Sa main est restée sur sa poitrine, cachant le portrait.

« Oui… et j’avais tort. Mais je n’ai jamais voulu oublier que notre famille est née d’une bonté qui a commencé avant même que nous nous rencontrions. »

« Mais tu m’as laissé croire qu’elle était un personnage fictif. »

« Oui. »

Cet aveu fut d’autant plus douloureux que Richard n’avait pas cherché à l’adoucir.

Rose sortit une couverture couleur crème de son sac en toile. La même dans laquelle Claire avait été ramenée à la maison.

Je reconnus la bordure en satin délavée, la tache près du bord et le fil effiloché que Claire avait l’habitude de tirer sur ses doigts quand elle était fatiguée.

« Où l’as-tu trouvée ? » demandai-je.

« Quand Richard m’a reconnue le jour où tu es venue chercher Claire, nous nous sommes parfois échangé des cartes de Noël. La semaine dernière, il m’a apporté la couverture ; il se souvenait que c’était moi qui l’avais brodée. »

Je pris la couverture.

Une minuscule rose était brodée sur le bord.

J’ai lavé cette couverture des centaines de fois. J’ai enveloppé Claire dedans quand elle avait de la fièvre, je l’ai emmenée en voyage et je l’ai couverte la nuit de son départ pour l’université.

Je n’ai jamais demandé qui avait brodé cette fleur.

« Un coin se décousait sans arrêt à l’hôpital », dit Rose. « Je l’ai recousu pendant ma pause. »

Son doigt s’attarda au-dessus des points de suture.

« Je voulais laisser quelque chose d’assez petit pour ne pas gêner. »

La clochette au-dessus de la porte du restaurant tinta de nouveau.

Claire entra.

Richard lui avait envoyé un SMS depuis sa voiture, sur le parking, pour lui dire qu’il fallait qu’on parle, mais c’était tout. En nous voyant, elle ralentit, remarquant la couverture dans mes mains.

« Maman, où as-tu trouvé ça ? »

Elle s’assit à notre table et regarda Richard puis moi.

« Maman ? Papa ? »

Je posai la photo devant elle.

Claire l’examina attentivement.

« C’est ma couverture. »

« Oui. »

Elle regarda Rose.

Rose posa ses deux mains sur la table. Elles ne tremblaient plus.

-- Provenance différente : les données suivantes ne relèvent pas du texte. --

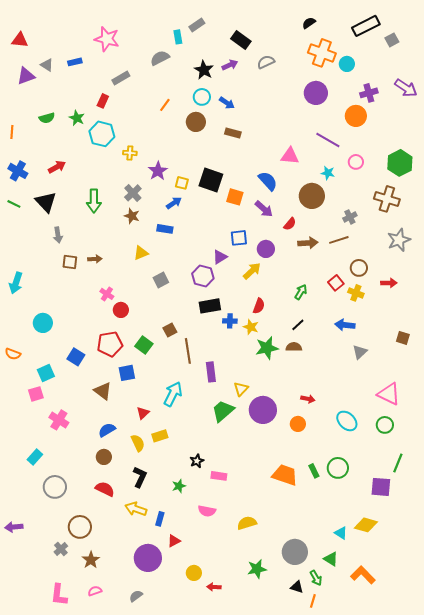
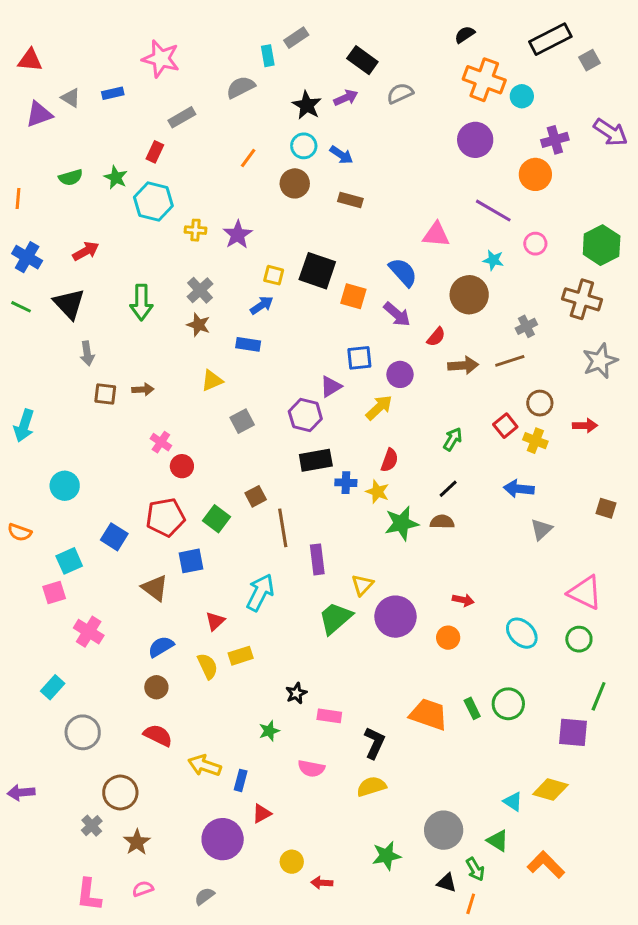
purple star: (158, 171) -> (238, 235), moved
black L-shape: (140, 477) -> (374, 743), moved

« J’étais une de tes infirmières, ma chérie, dit-elle. Quand tu étais toute petite. »

Les lèvres de Claire s’entrouvrirent, mais elle ne dit rien.

« Tu sortais ta jambe des couvertures tous les soirs », poursuivit Rose. « Tu ne t’endormais que lorsqu’ils te chantaient des chansons. Et la semaine avant ta sortie de l’hôpital, tu as pris environ quatre-vingt-cinq grammes – on a fêté ça avec d’horribles cupcakes du distributeur automatique. »

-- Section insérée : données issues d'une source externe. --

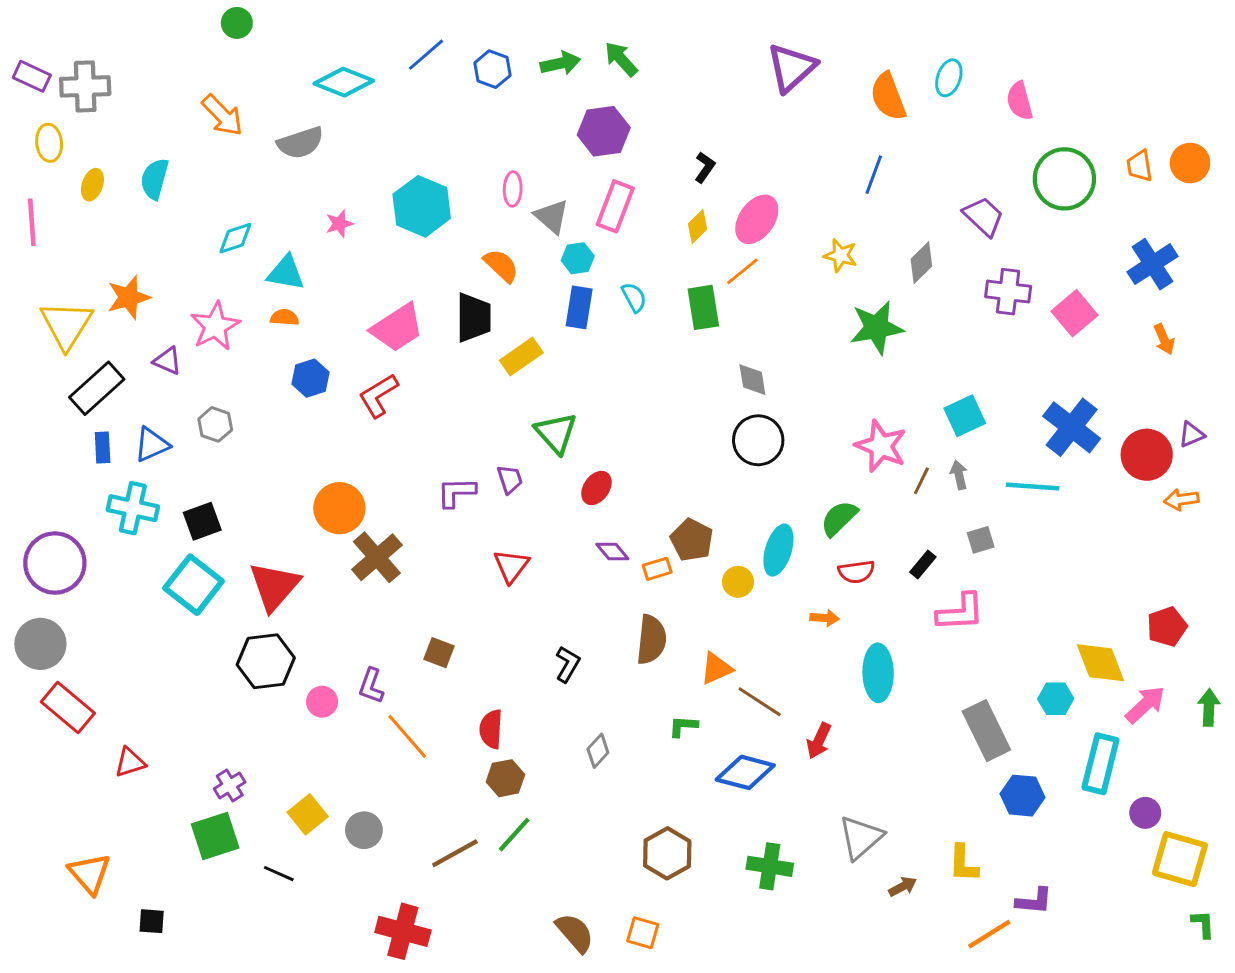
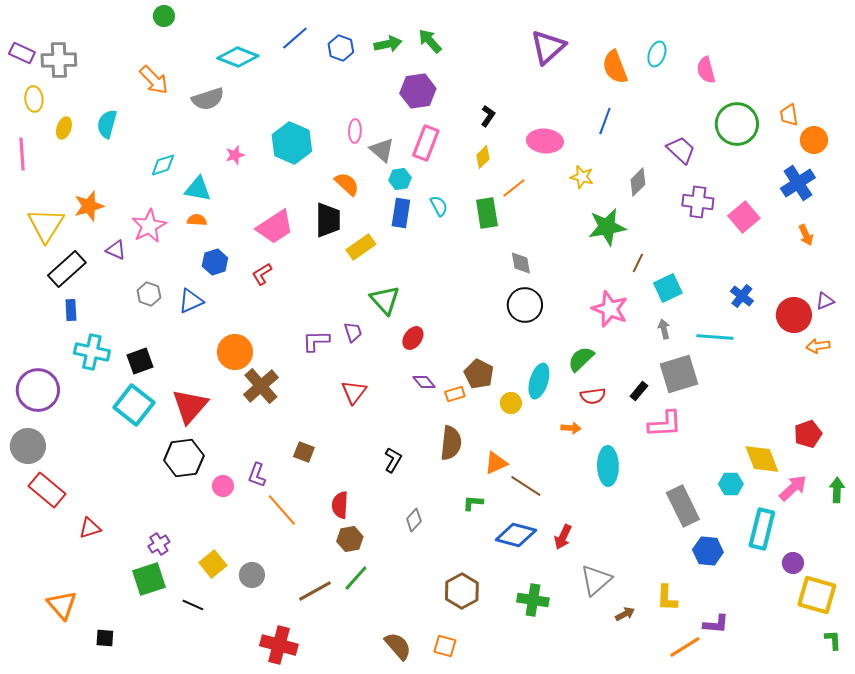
orange circle: (1190, 163) -> (814, 140), moved
pink ellipse: (757, 219) -> (545, 141), moved, turned 60
red L-shape: (378, 396) -> (262, 274), size x0.7
blue cross: (1072, 427) -> (742, 296), size x0.6
blue triangle: (152, 445) -> (191, 301), moved
brown line: (921, 481) -> (638, 263), moved
gray square: (981, 540) -> (679, 374), size x2.0
red arrow: (819, 741) -> (563, 537), moved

Claire toucha la fleur brodée.

« C’est toi qui as fait ça ? »

Rose hocha la tête.

« Pourquoi ? » insista Claire.

Le silence se fit dans le restaurant.

Rose marqua une pause.

« Parce que c’est moi qui t’ai aimée la première. Et tes parents, eux, t’ont aimée pour toujours. »

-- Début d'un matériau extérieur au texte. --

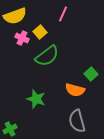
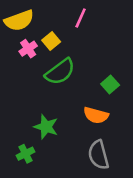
pink cross: (22, 38) -> (28, 49), turned 32
green square: (91, 74) -> (110, 85), moved
green cross: (10, 129) -> (26, 154), moved

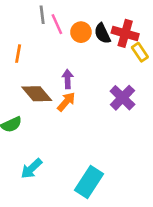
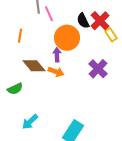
orange circle: (81, 32) -> (67, 38), moved, size x1.6
red cross: (125, 33) -> (100, 21), turned 30
orange arrow: (66, 102) -> (56, 72), turned 70

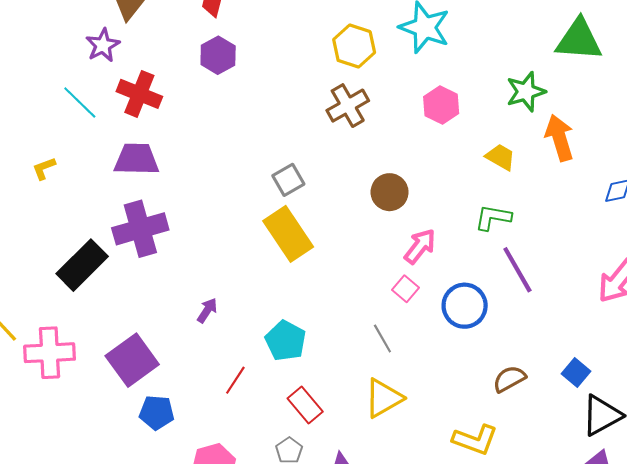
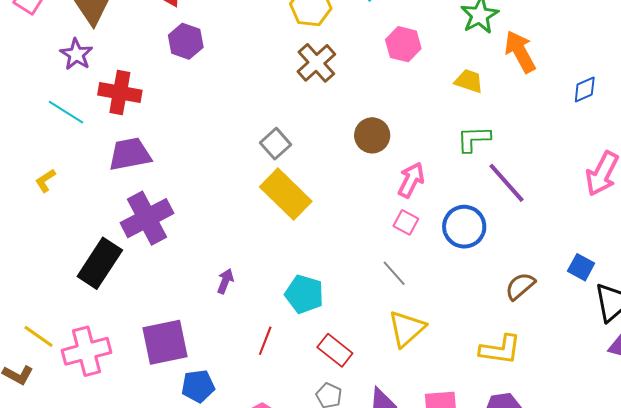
purple square: (132, 360) -> (165, 342), turned 36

La main de Claire plana au-dessus des points de suture.

Elle se leva de table et serra Rose dans ses bras.

Rose resta figée un instant, comme si elle avait passé vingt ans à se retenir de tendre la main.

Puis elle la serra à son tour.

Quand Claire se rassit, elle toucha le t-shirt de Richard, au niveau du cœur.

« Le tatouage », dit-elle. « C’est elle. »

Richard posa sa main sur la sienne.

« Dans chaque famille, il y a quelqu’un que l’histoire a presque oublié », dit-il en regardant Rose. « Je t’avais promis que ce ne serait pas le cas chez nous. »

Ce soir-là, je pliais la couverture de bébé de Claire à la table de la salle à manger.

Richard se tenait dans l’embrasure de la porte.

Il ne me demanda pas si je lui avais pardonné. Il semblait comprendre qu’un secret pouvait être noble par essence et blesser malgré tout ceux qui en étaient exclus.

Mais l’histoire a changé.

Mes doigts s’attardèrent sur la minuscule rose brodée.

Pendant vingt ans, j’avais cru que Richard portait une autre femme dans son cœur. Maintenant, je le savais : tout ce temps, il portait en lui de la gratitude.

J’ai lissé la petite fleur et glissé la couverture dans la boîte à souvenirs de Claire.